Session Information
Date: Wednesday, June 7, 2017
Session Title: Myoclonus
Session Time: 1:15pm-2:45pm
Location: Exhibit Hall C
Objective: We report the findings of a patient presenting with palatal myoclonus (PM) several months after suffering from an Intracranial Hemorrhage (ICH) in order to demonstrate the unique neuroanatomical location of PM.
Background: PM is characterized by a 1-3 Hz frequency oscillation of the palate. It can be appreciated with vocalization as well as rest. PM has been demonstrated to result from a lesion within the dentate-rubro-olivary pathway (Guillain-Mollaret triangle) due to, most commonly, a cerebrovascular or demyelinating lesion. There may be subsequent associated development of hypertrophic olivary degeneration (HOD) observed on MRI. Further motor symptoms may be appreciated depending on location of this lesion within the pathway.
Methods: 72 year old female professional opera singer presented to our clinic with complaints inability to sing, left arm tremor with associated stiffness, and slowness of movements over the past six months. Eleven months prior to the onset of these symptoms, she had a left cerebellar ICH with residual vertigo and gait ataxia. Neurological exam revealed a vibratory quality to her voice with inability to sustain vocal notes and left hand wing-beating tremor present at rest, posture, and action. Additionally, she had bilateral, left worse than right bradykinesia and rigidity. She was started on carbidopa-levodopa 25/100 mg TID with moderate improvement in her parkinsonism, however the PM did not improve.

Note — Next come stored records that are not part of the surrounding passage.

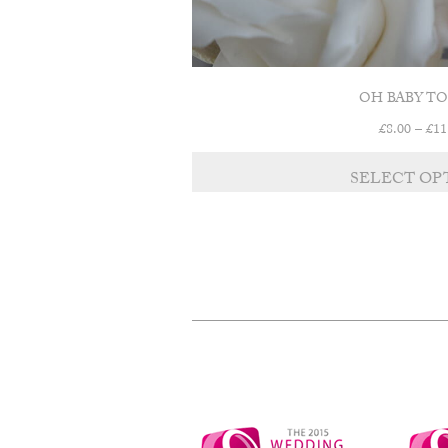
OH BABY T
£
8.00
–
£
11
SELECT OP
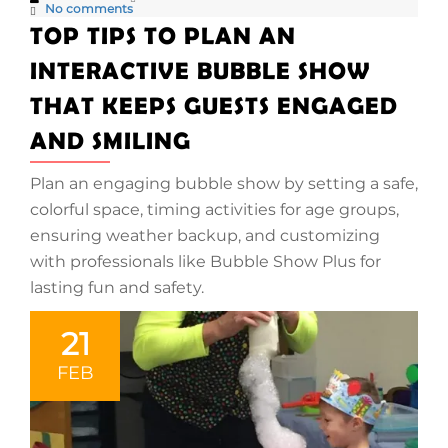
No comments
TOP TIPS TO PLAN AN
INTERACTIVE BUBBLE SHOW
THAT KEEPS GUESTS ENGAGED
AND SMILING
Plan an engaging bubble show by setting a safe,
colorful space, timing activities for age groups,
ensuring weather backup, and customizing
with professionals like Bubble Show Plus for
lasting fun and safety.
21
FEB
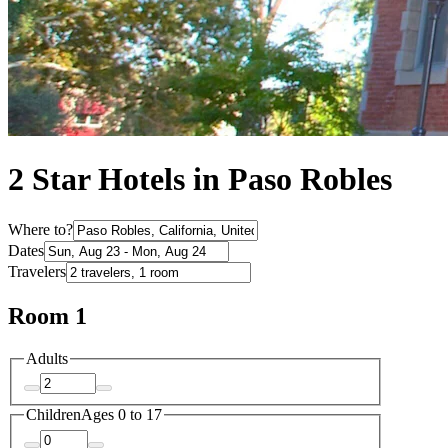
2 Star Hotels in Paso Robles
Where to?
Dates
Travelers
Room 1
Adults
Children
Ages 0 to 17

Results: Blood count, blood chemistry including liver enzymes, and thyroid stimulating hormone were normal. LDL cholesterol level was elevated at 145 mg/dl. MRI Brain revealed a focal area of high T2 signal intensity and enlargement of the right medullary olive and an area of susceptibility on GRE of the contralateral dentate nucleus from the ICH [Figure 1]. The left ICH and enlargement of the right medullary olive suggesting hypertrophic olivary degeneration with disruption of dentato-rubro-olivary pathway [Figure 2] was thought to cause the presentation of PM, Holmes (or cerebellar) tremor, and secondary parkinsonism.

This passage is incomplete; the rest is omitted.